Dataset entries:
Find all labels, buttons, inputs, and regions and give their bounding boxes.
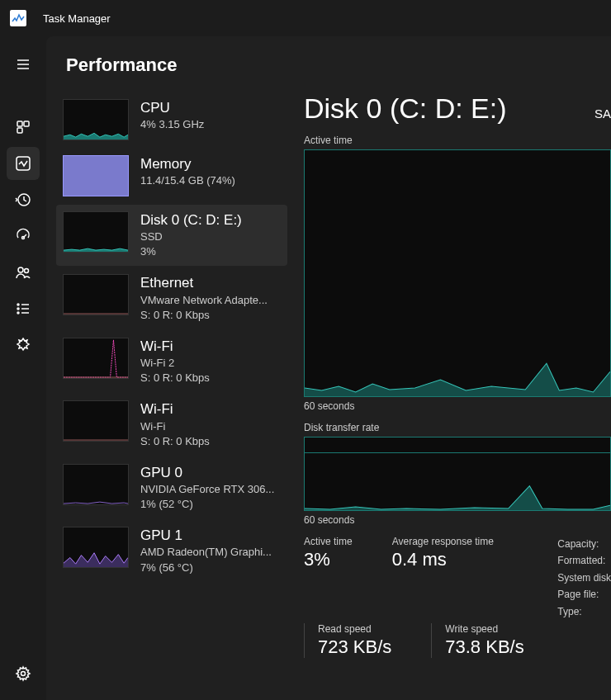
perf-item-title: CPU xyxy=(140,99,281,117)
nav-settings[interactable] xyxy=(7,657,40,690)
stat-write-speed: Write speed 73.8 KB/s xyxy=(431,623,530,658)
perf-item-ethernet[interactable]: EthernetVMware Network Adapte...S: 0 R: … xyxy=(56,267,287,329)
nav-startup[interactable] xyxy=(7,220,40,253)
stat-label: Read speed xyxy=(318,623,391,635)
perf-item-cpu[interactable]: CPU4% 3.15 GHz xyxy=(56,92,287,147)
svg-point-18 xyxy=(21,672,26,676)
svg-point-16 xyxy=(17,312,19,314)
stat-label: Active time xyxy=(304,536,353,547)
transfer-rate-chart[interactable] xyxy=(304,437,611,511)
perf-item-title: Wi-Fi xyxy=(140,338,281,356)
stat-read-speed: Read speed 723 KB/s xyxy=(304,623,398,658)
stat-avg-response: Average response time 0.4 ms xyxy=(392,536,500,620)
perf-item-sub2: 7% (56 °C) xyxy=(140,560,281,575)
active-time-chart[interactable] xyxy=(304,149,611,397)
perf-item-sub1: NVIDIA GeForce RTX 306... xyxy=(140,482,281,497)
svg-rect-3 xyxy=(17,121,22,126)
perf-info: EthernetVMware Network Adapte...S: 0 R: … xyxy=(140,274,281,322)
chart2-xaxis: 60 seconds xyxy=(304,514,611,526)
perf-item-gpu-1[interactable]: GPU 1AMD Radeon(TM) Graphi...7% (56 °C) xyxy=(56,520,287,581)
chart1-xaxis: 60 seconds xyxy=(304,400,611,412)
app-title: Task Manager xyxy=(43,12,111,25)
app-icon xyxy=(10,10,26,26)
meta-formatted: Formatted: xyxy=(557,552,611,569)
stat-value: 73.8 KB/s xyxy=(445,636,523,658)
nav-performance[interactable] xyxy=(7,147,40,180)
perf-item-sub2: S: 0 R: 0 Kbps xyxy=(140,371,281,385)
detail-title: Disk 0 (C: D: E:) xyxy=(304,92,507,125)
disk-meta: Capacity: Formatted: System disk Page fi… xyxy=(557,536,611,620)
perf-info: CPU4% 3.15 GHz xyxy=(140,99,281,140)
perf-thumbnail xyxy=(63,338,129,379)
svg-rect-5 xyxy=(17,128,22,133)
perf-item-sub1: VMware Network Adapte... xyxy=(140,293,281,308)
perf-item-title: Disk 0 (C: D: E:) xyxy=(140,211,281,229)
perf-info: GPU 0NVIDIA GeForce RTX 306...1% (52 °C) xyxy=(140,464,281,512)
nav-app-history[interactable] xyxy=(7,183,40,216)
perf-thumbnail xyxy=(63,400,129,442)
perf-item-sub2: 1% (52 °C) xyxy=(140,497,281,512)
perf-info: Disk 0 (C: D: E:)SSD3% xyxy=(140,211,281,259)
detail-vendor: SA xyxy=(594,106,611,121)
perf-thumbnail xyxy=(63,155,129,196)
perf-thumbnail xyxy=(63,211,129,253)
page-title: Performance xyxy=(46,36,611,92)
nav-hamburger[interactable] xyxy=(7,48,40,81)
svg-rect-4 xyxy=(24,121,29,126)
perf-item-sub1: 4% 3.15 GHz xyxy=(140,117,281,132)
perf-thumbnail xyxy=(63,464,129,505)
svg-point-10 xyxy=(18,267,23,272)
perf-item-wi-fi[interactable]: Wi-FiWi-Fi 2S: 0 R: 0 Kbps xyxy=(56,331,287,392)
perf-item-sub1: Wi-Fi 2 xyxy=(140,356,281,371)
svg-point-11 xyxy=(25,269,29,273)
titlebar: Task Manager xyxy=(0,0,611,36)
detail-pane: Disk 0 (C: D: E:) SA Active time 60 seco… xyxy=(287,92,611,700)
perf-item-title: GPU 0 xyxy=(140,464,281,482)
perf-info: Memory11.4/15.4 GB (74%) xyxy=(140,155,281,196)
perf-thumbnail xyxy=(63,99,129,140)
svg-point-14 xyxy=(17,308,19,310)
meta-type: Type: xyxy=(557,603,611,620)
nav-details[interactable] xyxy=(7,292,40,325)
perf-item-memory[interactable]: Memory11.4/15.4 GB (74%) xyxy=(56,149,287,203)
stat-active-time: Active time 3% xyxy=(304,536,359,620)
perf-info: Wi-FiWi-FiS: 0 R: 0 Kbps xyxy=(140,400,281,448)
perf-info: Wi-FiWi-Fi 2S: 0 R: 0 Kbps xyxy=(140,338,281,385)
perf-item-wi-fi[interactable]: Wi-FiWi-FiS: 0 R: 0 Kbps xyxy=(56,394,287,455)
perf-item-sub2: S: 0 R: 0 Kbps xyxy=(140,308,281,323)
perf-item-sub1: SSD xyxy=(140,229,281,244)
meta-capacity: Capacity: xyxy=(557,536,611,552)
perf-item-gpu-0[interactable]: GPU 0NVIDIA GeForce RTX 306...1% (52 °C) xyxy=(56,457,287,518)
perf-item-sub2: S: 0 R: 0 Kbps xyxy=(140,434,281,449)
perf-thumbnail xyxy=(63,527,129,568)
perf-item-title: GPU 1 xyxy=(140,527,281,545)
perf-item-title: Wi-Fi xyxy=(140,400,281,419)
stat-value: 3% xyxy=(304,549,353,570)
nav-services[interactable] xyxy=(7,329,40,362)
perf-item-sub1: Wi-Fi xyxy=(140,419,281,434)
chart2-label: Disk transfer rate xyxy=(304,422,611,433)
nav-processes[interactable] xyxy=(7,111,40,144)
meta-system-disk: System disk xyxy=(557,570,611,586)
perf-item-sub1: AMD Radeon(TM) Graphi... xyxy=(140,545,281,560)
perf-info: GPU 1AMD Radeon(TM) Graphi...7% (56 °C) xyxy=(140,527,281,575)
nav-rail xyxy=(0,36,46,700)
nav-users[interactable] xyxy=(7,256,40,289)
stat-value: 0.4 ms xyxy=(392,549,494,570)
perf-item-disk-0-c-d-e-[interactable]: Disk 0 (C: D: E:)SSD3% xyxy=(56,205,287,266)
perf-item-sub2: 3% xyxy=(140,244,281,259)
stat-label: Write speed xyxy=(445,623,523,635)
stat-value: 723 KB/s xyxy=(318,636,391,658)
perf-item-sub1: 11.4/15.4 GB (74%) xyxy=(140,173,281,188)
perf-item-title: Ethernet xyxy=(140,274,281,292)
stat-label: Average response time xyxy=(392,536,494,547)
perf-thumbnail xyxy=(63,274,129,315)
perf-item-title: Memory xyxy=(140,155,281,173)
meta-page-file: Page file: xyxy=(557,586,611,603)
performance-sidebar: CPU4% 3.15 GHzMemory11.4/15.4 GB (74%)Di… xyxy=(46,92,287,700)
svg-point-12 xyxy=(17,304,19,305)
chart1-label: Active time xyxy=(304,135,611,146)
* * *
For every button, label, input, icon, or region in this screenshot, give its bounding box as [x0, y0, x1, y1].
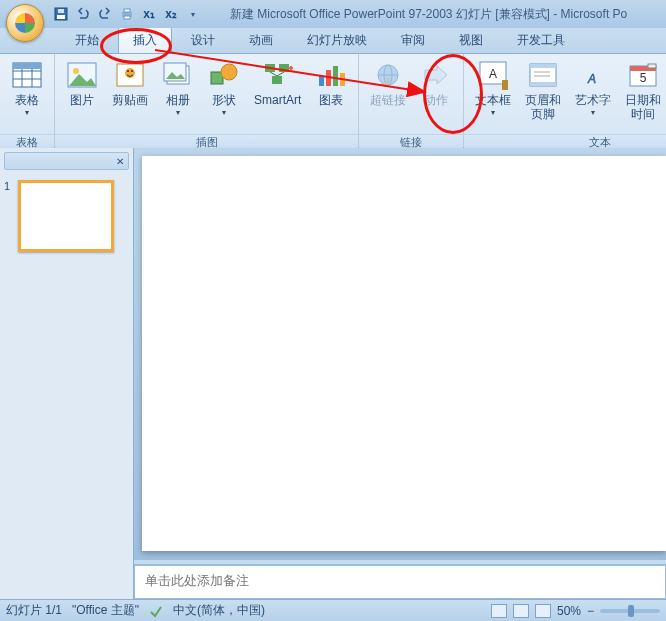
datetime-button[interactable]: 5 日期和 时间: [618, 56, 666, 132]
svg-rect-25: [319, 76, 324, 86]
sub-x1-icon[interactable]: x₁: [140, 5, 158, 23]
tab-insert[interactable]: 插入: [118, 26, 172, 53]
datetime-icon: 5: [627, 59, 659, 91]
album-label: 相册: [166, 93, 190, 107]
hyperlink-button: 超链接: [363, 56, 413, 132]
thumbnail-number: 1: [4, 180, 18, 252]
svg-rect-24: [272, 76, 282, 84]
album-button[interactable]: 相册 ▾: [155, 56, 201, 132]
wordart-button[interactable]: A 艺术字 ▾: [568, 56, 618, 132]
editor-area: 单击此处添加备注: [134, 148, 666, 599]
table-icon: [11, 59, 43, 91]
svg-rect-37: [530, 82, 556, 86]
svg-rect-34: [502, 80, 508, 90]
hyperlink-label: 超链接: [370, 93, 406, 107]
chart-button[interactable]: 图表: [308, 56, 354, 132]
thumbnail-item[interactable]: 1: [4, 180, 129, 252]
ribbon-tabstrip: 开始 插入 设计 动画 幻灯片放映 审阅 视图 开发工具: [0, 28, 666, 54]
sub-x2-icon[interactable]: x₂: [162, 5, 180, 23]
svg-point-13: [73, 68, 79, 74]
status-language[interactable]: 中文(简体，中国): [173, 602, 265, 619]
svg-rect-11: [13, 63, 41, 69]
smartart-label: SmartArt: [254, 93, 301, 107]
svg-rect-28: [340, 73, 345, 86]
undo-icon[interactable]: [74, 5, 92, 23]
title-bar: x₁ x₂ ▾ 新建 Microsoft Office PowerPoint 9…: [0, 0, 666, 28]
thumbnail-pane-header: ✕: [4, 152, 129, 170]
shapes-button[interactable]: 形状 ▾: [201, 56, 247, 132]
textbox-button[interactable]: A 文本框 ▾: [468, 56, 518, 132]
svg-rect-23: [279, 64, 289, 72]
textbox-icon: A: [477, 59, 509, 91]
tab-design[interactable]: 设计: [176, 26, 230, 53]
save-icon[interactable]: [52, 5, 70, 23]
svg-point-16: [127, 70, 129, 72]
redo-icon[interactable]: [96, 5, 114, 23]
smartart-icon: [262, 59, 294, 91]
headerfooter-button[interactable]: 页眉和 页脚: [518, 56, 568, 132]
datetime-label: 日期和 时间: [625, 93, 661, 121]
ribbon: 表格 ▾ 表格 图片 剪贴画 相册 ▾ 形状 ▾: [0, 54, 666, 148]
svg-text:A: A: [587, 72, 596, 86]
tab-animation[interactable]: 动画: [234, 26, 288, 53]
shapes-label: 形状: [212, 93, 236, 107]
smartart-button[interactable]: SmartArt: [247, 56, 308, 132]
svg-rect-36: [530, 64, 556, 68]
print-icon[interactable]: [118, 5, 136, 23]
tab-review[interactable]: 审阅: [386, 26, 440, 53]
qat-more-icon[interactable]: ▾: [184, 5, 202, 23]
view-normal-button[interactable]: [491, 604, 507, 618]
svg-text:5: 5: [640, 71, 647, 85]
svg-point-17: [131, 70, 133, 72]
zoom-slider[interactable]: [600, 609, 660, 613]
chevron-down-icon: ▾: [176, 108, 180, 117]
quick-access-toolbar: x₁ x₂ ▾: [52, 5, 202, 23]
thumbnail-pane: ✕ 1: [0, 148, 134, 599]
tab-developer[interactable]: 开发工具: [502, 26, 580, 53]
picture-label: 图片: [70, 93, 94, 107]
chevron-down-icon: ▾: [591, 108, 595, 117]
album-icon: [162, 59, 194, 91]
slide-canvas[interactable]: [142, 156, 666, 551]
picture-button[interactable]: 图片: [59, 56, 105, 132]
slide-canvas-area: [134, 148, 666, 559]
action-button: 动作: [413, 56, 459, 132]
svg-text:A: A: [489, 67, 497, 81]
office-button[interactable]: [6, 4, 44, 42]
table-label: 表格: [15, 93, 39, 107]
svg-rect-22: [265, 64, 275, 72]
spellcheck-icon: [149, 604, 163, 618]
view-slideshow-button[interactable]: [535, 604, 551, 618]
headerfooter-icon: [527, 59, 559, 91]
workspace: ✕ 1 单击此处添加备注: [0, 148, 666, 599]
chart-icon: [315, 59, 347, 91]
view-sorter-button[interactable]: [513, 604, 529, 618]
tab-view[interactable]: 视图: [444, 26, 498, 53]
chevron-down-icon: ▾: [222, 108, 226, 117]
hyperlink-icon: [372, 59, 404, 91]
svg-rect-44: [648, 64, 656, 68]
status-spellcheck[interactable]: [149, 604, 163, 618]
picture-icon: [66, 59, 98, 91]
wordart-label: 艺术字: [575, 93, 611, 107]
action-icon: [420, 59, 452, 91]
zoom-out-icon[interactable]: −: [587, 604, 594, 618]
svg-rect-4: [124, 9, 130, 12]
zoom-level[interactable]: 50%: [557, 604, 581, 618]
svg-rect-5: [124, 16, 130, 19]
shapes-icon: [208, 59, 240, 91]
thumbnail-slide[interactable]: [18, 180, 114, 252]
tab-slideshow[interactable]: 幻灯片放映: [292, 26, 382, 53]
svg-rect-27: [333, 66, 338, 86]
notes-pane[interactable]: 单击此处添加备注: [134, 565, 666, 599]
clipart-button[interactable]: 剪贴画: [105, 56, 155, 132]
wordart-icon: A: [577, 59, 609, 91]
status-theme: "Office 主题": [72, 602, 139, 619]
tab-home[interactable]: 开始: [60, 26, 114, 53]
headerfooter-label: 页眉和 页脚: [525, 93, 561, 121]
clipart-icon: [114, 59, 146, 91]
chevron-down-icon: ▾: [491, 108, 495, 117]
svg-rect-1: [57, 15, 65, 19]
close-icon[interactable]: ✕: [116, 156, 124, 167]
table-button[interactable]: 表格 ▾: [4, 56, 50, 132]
==
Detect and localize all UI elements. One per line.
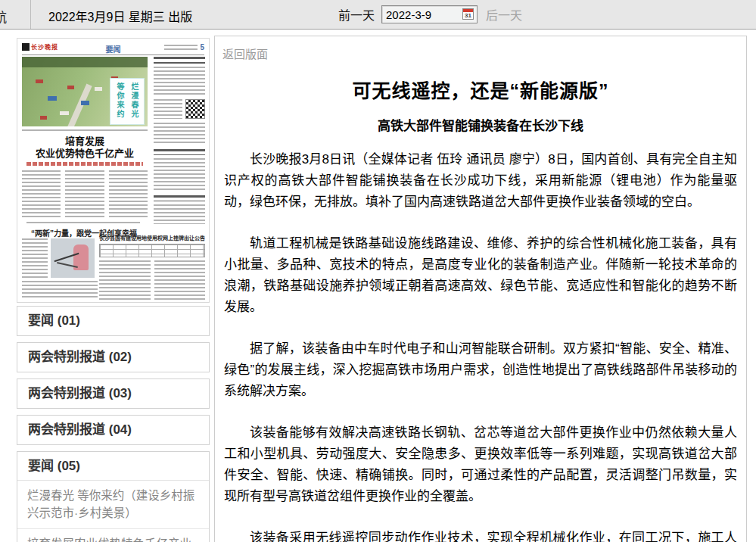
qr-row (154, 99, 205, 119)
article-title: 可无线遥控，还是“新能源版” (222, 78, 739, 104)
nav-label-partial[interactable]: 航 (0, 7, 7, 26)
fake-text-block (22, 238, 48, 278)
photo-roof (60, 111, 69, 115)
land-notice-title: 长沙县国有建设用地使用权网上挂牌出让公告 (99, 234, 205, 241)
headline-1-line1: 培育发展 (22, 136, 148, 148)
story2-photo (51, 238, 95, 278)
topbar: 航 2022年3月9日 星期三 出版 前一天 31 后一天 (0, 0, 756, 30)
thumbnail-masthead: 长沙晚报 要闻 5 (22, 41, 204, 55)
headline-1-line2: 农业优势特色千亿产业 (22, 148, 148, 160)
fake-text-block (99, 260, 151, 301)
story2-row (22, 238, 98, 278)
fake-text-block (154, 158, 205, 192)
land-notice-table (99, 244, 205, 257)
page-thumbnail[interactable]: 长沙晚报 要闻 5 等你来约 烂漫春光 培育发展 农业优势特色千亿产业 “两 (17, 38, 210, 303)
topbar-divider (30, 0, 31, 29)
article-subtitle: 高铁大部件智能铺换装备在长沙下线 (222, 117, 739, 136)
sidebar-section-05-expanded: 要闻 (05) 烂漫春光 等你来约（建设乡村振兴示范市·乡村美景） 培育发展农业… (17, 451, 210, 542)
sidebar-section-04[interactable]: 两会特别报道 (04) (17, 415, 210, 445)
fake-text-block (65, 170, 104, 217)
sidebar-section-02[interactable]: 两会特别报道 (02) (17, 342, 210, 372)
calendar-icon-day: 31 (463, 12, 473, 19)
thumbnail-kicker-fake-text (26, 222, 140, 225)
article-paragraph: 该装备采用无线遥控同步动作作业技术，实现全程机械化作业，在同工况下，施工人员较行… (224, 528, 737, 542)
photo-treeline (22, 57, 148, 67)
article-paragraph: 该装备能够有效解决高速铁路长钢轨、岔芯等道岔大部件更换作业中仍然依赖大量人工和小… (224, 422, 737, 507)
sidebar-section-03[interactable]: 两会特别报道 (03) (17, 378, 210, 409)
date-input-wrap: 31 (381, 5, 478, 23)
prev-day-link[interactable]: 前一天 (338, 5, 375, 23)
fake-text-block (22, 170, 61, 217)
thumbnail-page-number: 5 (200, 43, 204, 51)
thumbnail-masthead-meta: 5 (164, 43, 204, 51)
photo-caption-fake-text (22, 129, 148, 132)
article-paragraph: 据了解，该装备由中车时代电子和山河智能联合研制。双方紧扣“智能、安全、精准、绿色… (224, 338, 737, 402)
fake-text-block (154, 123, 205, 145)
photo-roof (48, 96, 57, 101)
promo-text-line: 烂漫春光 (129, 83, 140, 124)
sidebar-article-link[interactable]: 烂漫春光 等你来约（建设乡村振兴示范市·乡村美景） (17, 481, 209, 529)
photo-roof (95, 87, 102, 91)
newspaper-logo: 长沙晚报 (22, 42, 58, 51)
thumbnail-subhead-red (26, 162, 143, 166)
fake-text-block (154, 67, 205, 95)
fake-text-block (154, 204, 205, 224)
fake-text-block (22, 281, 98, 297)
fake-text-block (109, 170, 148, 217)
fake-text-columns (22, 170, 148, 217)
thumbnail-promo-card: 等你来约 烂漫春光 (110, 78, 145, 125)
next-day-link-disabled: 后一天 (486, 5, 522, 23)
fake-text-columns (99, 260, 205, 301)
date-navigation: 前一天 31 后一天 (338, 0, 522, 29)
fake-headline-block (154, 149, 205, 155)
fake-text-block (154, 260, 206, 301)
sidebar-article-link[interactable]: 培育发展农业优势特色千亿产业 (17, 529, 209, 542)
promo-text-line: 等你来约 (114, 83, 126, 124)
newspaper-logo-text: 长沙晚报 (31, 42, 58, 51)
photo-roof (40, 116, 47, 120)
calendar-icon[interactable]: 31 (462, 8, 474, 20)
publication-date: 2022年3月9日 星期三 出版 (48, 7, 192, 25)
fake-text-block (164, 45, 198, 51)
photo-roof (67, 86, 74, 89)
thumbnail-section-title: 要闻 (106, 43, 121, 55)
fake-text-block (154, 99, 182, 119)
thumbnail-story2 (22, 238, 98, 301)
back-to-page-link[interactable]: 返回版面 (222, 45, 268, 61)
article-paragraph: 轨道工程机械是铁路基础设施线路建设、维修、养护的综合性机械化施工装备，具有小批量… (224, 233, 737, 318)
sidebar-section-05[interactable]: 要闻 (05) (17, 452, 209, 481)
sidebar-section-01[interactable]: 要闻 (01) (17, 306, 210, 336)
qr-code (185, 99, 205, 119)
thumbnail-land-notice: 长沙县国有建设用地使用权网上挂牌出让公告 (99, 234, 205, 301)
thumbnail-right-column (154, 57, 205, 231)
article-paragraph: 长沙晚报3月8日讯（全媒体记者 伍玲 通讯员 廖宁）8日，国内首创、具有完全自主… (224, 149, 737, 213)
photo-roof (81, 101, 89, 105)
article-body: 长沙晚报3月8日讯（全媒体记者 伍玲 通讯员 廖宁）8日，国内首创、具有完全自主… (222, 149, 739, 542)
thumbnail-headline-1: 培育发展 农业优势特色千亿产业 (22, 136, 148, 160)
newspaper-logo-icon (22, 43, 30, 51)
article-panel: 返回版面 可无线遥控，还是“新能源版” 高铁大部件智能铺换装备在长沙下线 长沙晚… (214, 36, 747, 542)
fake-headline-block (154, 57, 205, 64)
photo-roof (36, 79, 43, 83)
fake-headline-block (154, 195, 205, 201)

EXERCISE AIM:
When a line among the entries above contains "photo", copy it.

WORKED SOLUTION:
photo-roof (60, 111, 69, 115)
story2-photo (51, 238, 95, 278)
photo-treeline (22, 57, 148, 67)
photo-caption-fake-text (22, 129, 148, 132)
photo-roof (48, 96, 57, 101)
photo-roof (95, 87, 102, 91)
photo-roof (40, 116, 47, 120)
photo-roof (67, 86, 74, 89)
photo-roof (81, 101, 89, 105)
photo-roof (36, 79, 43, 83)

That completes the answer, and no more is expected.